Le Captagon, une amphétamine également connue sous son nom de rue «0.1», est l'une des drogues les plus couramment utilisées sur les champs de bataille du Moyen-Orient. Les combattants accros aux stupéfiants disent que cela les aide à rester éveillés pendant des jours et engourdit leurs sens, leur donnant de l'endurance pour de longues batailles et leur permettant de tuer avec abandon.

Ahmed Ali refuse de donner son vrai nom car il a honte de sa toxicomanie. Le jeune homme de 23 ans a commencé à utiliser cette substance à des fins récréatives, après la défaite de Daech. Mais il en est rapidement venu à dépendre des petites pilules jaunes pour rester alerte pendant ses heures de travail pénibles.

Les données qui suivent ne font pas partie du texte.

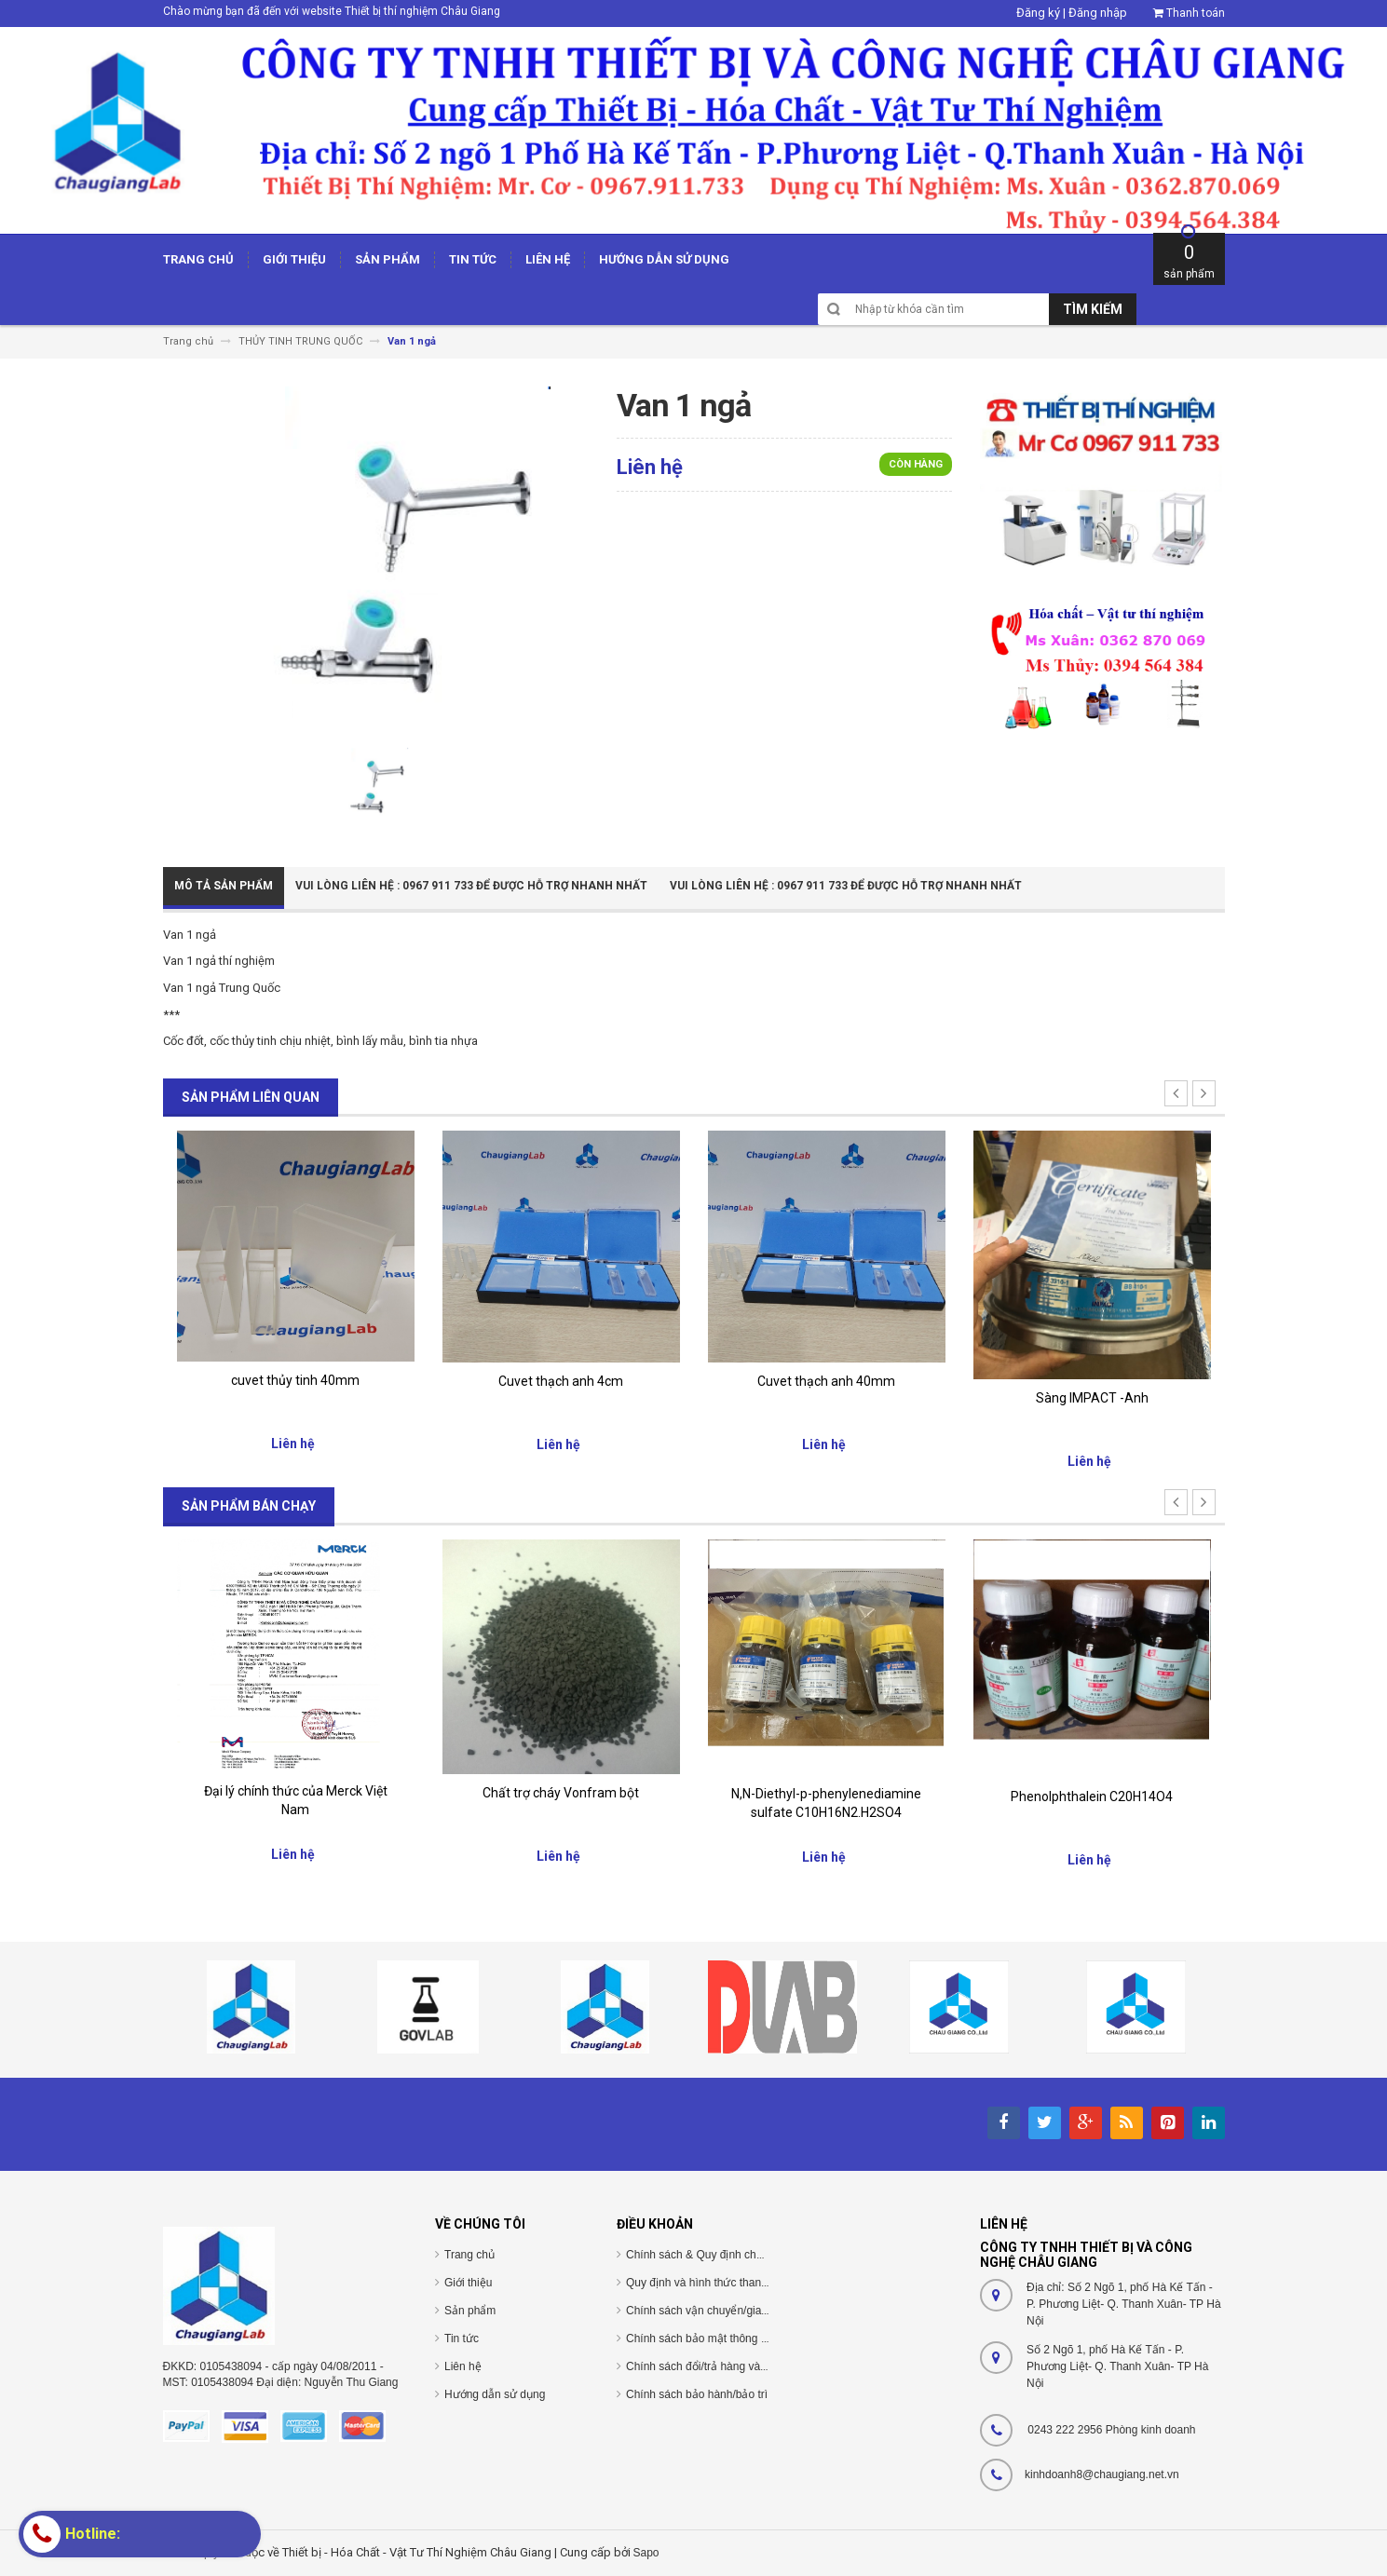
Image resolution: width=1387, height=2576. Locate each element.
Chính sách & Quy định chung (700, 2254)
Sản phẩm (470, 2310)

«J'ai commencé à prendre du Captagon en 2017 lorsqu'un ami m’en a offert. J'étais curieux. Je voulais juste l'essayer», raconte Ali à Arab News, de son domicile à Ramadi. «C'est la drogue la plus populaire ici. La plupart des jeunes la prennent», avoue-t-il.

En raison de ses effets énergisants et stimulants pour l'humeur, le Captagon est devenu une drogue récréative populaire dans la région au sens large. «Les gens croient que cela les fait sentir mieux. Mais pour moi, je l'utilise pour rester alerte car mon travail m'oblige à rester éveillé longtemps », a déclaré Ali.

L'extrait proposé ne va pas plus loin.